By contrast, zones that have not been identified or have been underestimated can cause ignition sources to be introduced to the process.
“If staff in either of these examples had been trained with even basic knowledge of ATEX and DSEAR they would have been able to question the zones that had been presented for the processes.”
Bussey [pictured] regrets that, while there was a flurry of responses when the directives and regulations launched, “in recent years, and given the economic climate, many companies have cut back on safety training, this is often one of the early casualties during cost reduction exercises”.
However, short courses such as the Wolfson’s one-day DSEAR module are increasingly popular in-house and more effective because they can encompass management, operator and intermediate level employees.
Stepping up to the plate
While safety implications remain the priority, significant cost and efficiency gains accrue from a pro-active, informed approach outside the classroom, advise Bradley and Watson.
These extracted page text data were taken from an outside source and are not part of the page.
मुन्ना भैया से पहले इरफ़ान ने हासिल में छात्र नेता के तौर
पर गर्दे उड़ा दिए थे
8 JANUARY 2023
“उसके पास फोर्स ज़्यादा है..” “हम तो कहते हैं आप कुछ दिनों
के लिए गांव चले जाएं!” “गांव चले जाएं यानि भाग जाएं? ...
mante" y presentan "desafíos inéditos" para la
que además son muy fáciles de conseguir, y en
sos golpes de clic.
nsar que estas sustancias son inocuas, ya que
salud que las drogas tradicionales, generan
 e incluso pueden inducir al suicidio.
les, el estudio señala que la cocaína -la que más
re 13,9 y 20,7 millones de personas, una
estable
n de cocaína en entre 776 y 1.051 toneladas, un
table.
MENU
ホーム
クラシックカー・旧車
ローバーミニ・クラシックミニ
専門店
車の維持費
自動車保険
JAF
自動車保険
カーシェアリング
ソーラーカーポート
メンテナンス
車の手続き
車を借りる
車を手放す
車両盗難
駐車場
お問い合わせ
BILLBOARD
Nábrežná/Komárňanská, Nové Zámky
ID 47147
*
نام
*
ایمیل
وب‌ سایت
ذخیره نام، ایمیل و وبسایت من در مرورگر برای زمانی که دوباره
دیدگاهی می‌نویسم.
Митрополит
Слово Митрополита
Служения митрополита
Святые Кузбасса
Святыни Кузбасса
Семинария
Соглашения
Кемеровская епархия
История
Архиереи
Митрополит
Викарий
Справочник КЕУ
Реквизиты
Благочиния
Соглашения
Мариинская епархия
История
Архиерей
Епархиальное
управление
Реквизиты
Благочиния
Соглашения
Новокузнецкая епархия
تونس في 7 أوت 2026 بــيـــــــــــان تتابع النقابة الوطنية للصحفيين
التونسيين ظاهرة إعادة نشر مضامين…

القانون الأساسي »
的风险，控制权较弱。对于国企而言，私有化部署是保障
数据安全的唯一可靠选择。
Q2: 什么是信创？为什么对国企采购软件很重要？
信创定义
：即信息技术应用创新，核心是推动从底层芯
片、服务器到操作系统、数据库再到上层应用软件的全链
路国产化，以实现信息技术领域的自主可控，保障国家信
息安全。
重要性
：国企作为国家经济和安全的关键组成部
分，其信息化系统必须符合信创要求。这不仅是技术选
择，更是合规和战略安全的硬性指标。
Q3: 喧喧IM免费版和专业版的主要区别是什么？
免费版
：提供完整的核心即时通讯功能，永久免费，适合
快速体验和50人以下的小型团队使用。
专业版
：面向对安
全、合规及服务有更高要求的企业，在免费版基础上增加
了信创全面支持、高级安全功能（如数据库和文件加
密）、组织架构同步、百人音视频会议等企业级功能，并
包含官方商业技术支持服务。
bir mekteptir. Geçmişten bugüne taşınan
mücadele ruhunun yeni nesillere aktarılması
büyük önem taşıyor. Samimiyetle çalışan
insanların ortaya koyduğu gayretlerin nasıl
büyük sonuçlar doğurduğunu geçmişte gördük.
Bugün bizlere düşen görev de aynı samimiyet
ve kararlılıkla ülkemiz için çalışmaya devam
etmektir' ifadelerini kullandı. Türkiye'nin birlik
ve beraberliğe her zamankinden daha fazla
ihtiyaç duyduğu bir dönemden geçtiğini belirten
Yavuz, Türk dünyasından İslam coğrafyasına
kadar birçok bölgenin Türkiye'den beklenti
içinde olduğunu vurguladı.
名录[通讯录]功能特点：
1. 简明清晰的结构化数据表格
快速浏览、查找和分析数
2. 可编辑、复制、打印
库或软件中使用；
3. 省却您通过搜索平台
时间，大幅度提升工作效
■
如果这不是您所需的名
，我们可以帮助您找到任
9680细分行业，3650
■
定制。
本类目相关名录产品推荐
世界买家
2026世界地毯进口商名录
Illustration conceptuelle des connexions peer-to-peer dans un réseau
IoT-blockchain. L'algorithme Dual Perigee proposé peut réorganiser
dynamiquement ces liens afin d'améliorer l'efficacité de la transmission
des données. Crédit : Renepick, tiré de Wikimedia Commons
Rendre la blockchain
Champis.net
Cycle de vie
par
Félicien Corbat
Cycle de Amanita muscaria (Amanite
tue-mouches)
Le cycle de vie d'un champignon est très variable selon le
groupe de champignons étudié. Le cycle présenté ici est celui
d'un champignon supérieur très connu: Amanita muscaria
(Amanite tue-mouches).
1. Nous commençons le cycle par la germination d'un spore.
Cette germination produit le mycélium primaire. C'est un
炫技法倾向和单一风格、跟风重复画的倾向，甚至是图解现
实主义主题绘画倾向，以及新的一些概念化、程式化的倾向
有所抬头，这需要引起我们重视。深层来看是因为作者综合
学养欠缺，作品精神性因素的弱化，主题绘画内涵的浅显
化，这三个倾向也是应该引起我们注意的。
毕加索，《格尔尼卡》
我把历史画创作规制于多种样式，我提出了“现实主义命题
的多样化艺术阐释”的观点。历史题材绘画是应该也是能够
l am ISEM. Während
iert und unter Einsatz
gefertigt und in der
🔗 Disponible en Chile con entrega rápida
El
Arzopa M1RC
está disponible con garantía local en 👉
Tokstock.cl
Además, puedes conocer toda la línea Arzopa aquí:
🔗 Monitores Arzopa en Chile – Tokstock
Many basic protocols are simple to implement and increase the safety of the site, without bringing in external expertise, advises Watson, combining cleaning and containment:
- Good housekeeping – where leaks are cleaned up immediately and rarely occur.
- Planned and preventative maintenance
- Anti-static flexible connections
- Earthing so static build-up is dissipated and does not cause an ignition source
Investment in maintaining housekeeping is extremely important, says Bradley, citing Drax power station in North Yorkshire, where thorough work ensures 10 tonnes of dust is removed from the factory floor daily. Keeping plants properly clean reduces zoning, saves cost and offers more flexibility with equipment used.
For Bussey, containment is key and there’s as strong a business as a safety case: “Material that needs to be cleaned up is potentially lost product and lost revenue. Why would you pay operators to clean up, rather than focusing on making product to sell?”
Together with good dust control, better handling and removing dust from material it can also limit the expense of over-reliance on dust extraction firms. While extraction may still be required the job will be smaller, cheaper and more effective, states Bradley.
“If you’ve got combustible material and dust people need to understand why, and if they understand why, then they’re more likely to do something about it. It isn’t just about the know-how – it’s about the know why.”